Work to complete → Where an image occurs, skip it and print the rest of the records verbatim.

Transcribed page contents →

+---+

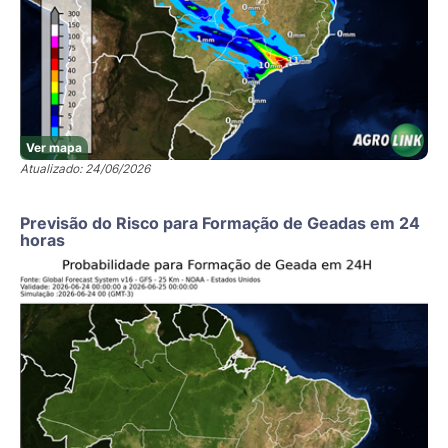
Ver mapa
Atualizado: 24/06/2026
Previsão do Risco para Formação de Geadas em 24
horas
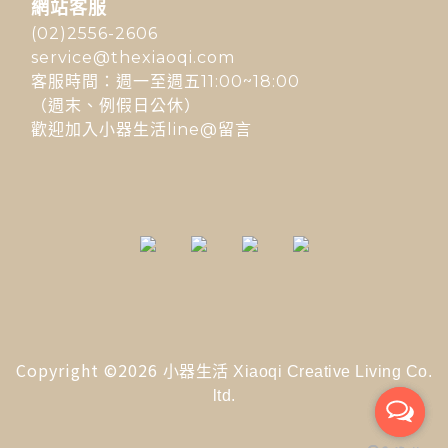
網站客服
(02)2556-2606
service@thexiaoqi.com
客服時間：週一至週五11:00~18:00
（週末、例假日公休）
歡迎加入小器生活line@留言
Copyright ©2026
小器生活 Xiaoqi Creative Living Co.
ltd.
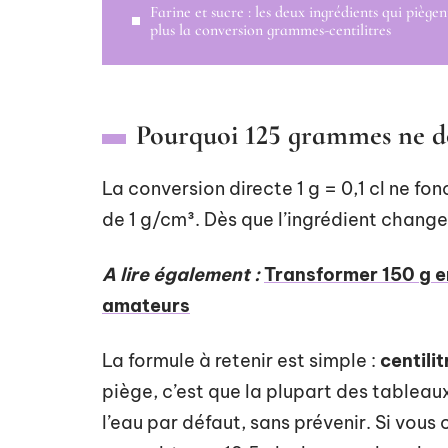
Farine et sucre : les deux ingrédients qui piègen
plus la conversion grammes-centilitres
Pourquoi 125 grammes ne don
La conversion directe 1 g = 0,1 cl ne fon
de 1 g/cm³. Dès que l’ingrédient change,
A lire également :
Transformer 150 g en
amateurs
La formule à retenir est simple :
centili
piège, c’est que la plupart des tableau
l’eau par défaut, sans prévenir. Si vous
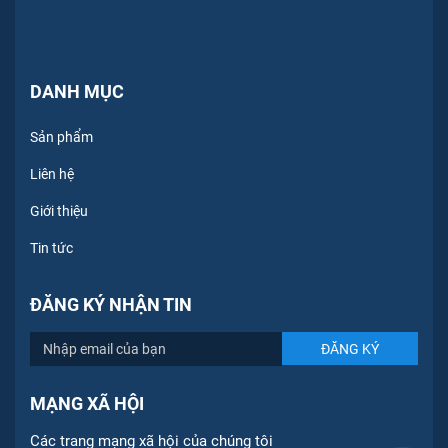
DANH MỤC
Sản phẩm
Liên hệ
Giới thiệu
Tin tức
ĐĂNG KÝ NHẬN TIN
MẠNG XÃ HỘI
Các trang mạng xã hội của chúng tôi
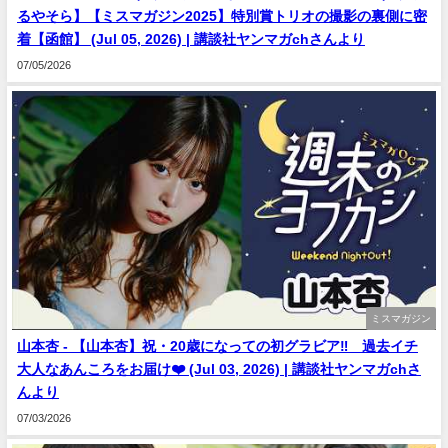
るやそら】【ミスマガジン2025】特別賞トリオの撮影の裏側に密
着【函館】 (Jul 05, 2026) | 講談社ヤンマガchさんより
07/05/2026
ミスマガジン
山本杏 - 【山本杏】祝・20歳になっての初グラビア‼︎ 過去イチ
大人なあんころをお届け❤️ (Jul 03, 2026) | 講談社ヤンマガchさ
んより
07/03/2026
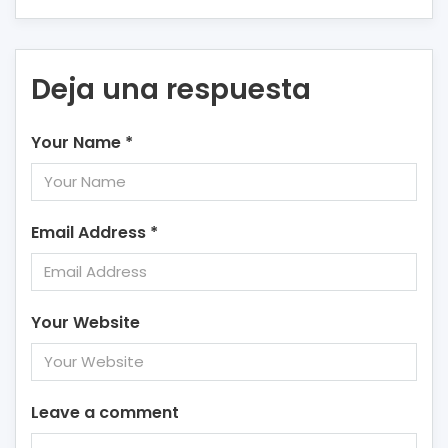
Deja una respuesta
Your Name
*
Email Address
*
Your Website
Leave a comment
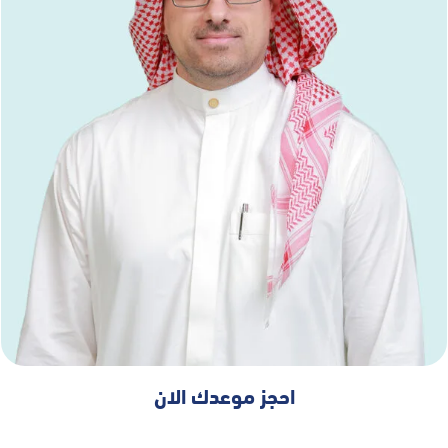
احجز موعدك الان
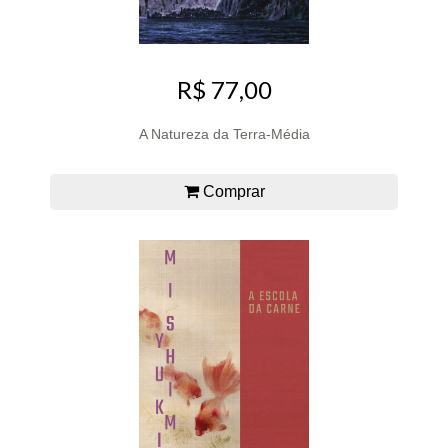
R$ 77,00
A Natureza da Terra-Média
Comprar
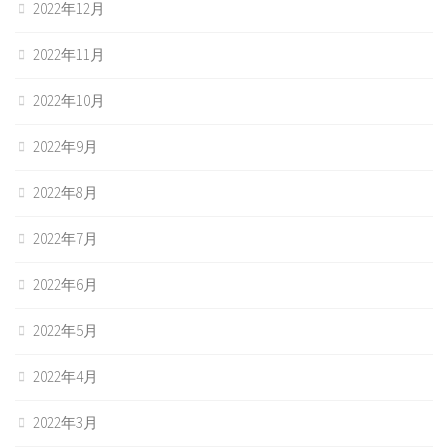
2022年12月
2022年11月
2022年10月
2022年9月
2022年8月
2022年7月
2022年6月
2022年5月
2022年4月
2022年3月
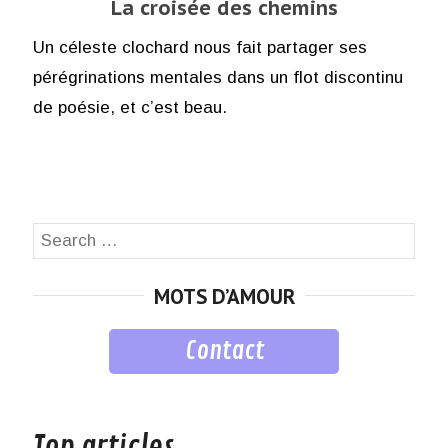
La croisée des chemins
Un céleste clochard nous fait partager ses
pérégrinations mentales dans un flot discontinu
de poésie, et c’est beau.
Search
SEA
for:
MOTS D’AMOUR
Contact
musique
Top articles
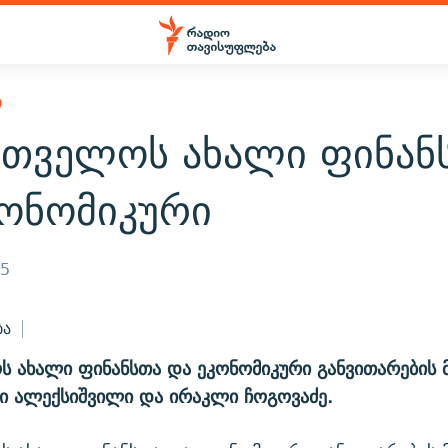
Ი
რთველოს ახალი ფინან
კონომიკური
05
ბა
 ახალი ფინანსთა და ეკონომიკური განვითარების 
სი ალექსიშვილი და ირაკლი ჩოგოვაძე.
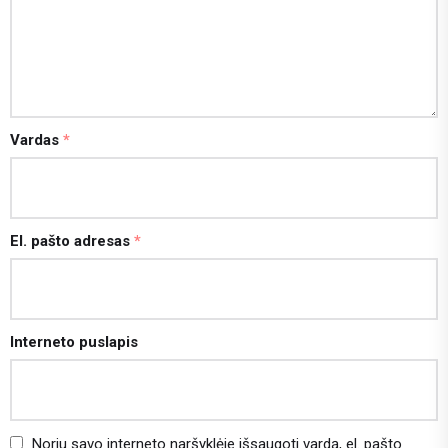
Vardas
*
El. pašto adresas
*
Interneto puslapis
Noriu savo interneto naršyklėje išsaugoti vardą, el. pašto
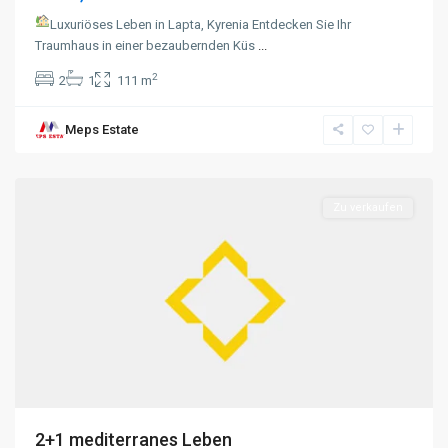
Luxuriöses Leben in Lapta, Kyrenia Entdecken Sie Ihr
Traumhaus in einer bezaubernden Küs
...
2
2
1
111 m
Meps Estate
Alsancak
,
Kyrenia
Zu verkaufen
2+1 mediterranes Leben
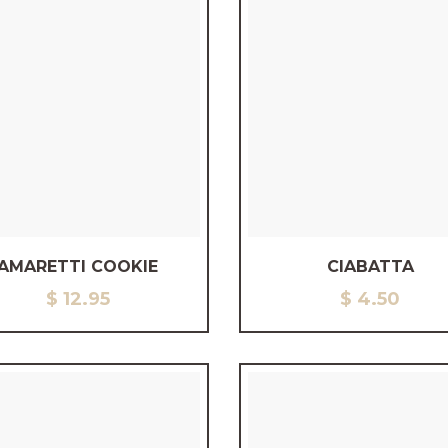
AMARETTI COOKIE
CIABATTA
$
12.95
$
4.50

+---+

Result for this exercise →
Ver mapa
Atualizado: 24/06/2026
Previsão do Risco para Formação de Geadas em 24
horas
網站客服
(02)2556-2606
service@thexiaoqi.com
客服時間：週一至週五11:00~18:00
（週末、例假日公休）
歡迎加入小器生活line@留言
Copyright ©2026
小器生活 Xiaoqi Creative Living Co.
ltd.
Farine et sucre : les deux ingrédients qui piègen
plus la conversion grammes-centilitres
Pourquoi 125 grammes ne don
La conversion directe 1 g = 0,1 cl ne fon
de 1 g/cm³. Dès que l’ingrédient change,
A lire également :
Transformer 150 g en
amateurs
La formule à retenir est simple :
centili
piège, c’est que la plupart des tableau
l’eau par défaut, sans prévenir. Si vous
DANH MỤC
Sản phẩm
Liên hệ
Giới thiệu
Tin tức
ĐĂNG KÝ NHẬN TIN
MẠNG XÃ HỘI
Các trang mạng xã hội của chúng tôi
るやそら】【ミスマガジン2025】特別賞トリオの撮影の裏側に密
着【函館】 (Jul 05, 2026) | 講談社ヤンマガchさんより
07/05/2026
ミスマガジン
山本杏 - 【山本杏】祝・20歳になっての初グラビア‼︎ 過去イチ
大人なあんころをお届け❤️ (Jul 03, 2026) | 講談社ヤンマガchさ
んより
07/03/2026
Deja una respuesta
Your Name
*
Email Address
*
Your Website
Leave a comment
احجز موعدك الان
R$ 77,00
A Natureza da Terra-Média
Comprar
2022年12月
2022年11月
2022年10月
2022年9月
2022年8月
2022年7月
2022年6月
2022年5月
2022年4月
2022年3月
La croisée des chemins
Un céleste clochard nous fait partager ses
pérégrinations mentales dans un flot discontinu
de poésie, et c’est beau.
Search
SEA
for:
MOTS D’AMOUR
Contact
musique
Top articles
Ი
რთველოს ახალი ფინან
კონომიკური
05
ბა
 ახალი ფინანსთა და ეკონომიკური განვითარების 
სი ალექსიშვილი და ირაკლი ჩოგოვაძე.
Vardas
*
El. pašto adresas
*
Interneto puslapis
Noriu savo interneto naršyklėje išsaugoti vardą, el. pašto
Luxuriöses Leben in Lapta, Kyrenia Entdecken Sie Ihr
Traumhaus in einer bezaubernden Küs
...
2
2
1
111 m
Meps Estate
Alsancak
,
Kyrenia
Zu verkaufen
2+1 mediterranes Leben
AMARETTI COOKIE
CIABATTA
$
12.95
$
4.50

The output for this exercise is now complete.